Il m’expliquait aussi que parfois, chanter dans l’obscurité éloigne très souvent la peur et les prédateurs.

Par son chant tissant ce lien, ce coq faisait mon initiation d’enfant.

Ainsi, le coq serait un faiseur de lien dans la vie incarnée. Mais cet oiseau au pouvoir psychopompe, représenté dans nos Cabinets de Réflexion(s), serait-il aussi un lien entre les mondes intelligible et sensible ? De quoi serait-il le symbole ? Qu’est-ce que son chant et ses couleurs ont à nous dire ?

Mais aussi, pourquoi chante-t’il ainsi annonçant les premières lueurs de l’aube puisque nous nous réunissons de midi à minuit lorsque le jour semble déjà levé ?

Consens à la brisure, c’est là
Que germera ton trop plein
De crève-cœur, que passera,
Un jour, hors de l’attente, la brise
François Cheng

Consentir à la brisure, c’est accepter l’appel du creux en répondant à l’appel du Coq messager du Logos…

Consentons donc et entrons dans les voi(x)(es) que nous connaissons en répondant à l’appel de l’aube, marchons ensemble à la rencontre du Coq.
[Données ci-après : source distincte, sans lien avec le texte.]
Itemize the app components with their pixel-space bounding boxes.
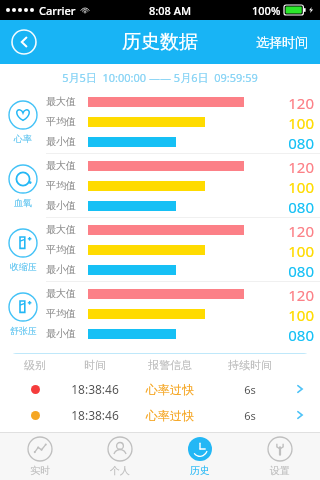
staticText: 080 (270, 133, 314, 150)
staticText: 120 (270, 157, 314, 174)
button[interactable]: 设置 (240, 432, 320, 480)
staticText: 最大值 (46, 159, 88, 172)
button[interactable]: 实时 (0, 432, 80, 480)
staticText: Carrier (39, 3, 76, 18)
staticText: 最小值 (46, 135, 88, 148)
staticText: 最大值 (46, 287, 88, 300)
button[interactable]: 选择时间 (256, 34, 308, 50)
staticText: 报警信息 (130, 358, 210, 372)
button[interactable]: 个人 (80, 432, 160, 480)
staticText: 最小值 (46, 199, 88, 212)
staticText: 舒张压 (10, 325, 37, 336)
staticText: 历史 (190, 464, 210, 477)
staticText: 级别 (10, 358, 60, 372)
staticText: 血氧 (14, 197, 32, 208)
staticText: 最大值 (46, 95, 88, 108)
staticText: 最大值 (46, 223, 88, 236)
staticText: 实时 (30, 464, 50, 477)
staticText: 时间 (60, 358, 130, 372)
staticText: 个人 (110, 464, 130, 477)
staticText: 持续时间 (210, 358, 290, 372)
staticText: 最小值 (46, 327, 88, 340)
staticText: 080 (270, 325, 314, 342)
staticText: 120 (270, 285, 314, 302)
staticText: 100% (252, 3, 281, 18)
button[interactable]: 历史 (160, 432, 240, 480)
staticText: 8:08 AM (149, 3, 192, 18)
staticText: 最小值 (46, 263, 88, 276)
button[interactable]: 18:38:46 (10, 376, 310, 402)
staticText: 120 (270, 221, 314, 238)
staticText: 120 (270, 93, 314, 110)
staticText: 收缩压 (10, 261, 37, 272)
staticText: 100 (270, 113, 314, 130)
staticText: 100 (270, 305, 314, 322)
staticText: 080 (270, 261, 314, 278)
staticText: 18:38:46 (60, 407, 130, 423)
staticText: 18:38:46 (60, 381, 130, 397)
button[interactable]: Back (8, 26, 40, 58)
staticText: 平均值 (46, 115, 88, 128)
staticText: 080 (270, 197, 314, 214)
staticText: 6s (210, 408, 290, 423)
staticText: 平均值 (46, 307, 88, 320)
staticText: 心率过快 (130, 408, 210, 423)
staticText: 100 (270, 177, 314, 194)
staticText: 心率 (14, 133, 32, 144)
staticText: 100 (270, 241, 314, 258)
staticText: 平均值 (46, 179, 88, 192)
staticText: 历史数据 (122, 30, 198, 54)
staticText: 平均值 (46, 243, 88, 256)
staticText: 5月5日 10:00:00 —— 5月6日 09:59:59 (62, 70, 258, 85)
staticText: 6s (210, 382, 290, 397)
button[interactable]: 18:38:46 (10, 402, 310, 428)
staticText: 心率过快 (130, 382, 210, 397)
staticText: 选择时间 (256, 34, 308, 50)
staticText: 设置 (270, 464, 290, 477)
Voyageons au travers de l’Instant… écoutons ce murmure les yeux « grand fermés »… rappelons-nous… nous sommes à la porte du Temple… c’était il y a longtemps pour certains, hier pour d’autres… mais vous et moi savons que le temps, ici, est autrement… nous avons frappé à la porte du Temple… Charon vient nous ouvrir…

L'appel de la Lumière
L’appel de la Lumière – Photographie argentique – 2015 – Stefan von Nemau

Il nous amène dans un lieu exigu, sombre, éclairé par la flamme vacillante d’une bougie… les gonds grincent sous le poids de la lourde porte qui se referme. Un courant d’air fait chanceler la lumière de ce monde qui s’ouvre… nos yeux s’habituent à la pénombre… ils scrutent… observent….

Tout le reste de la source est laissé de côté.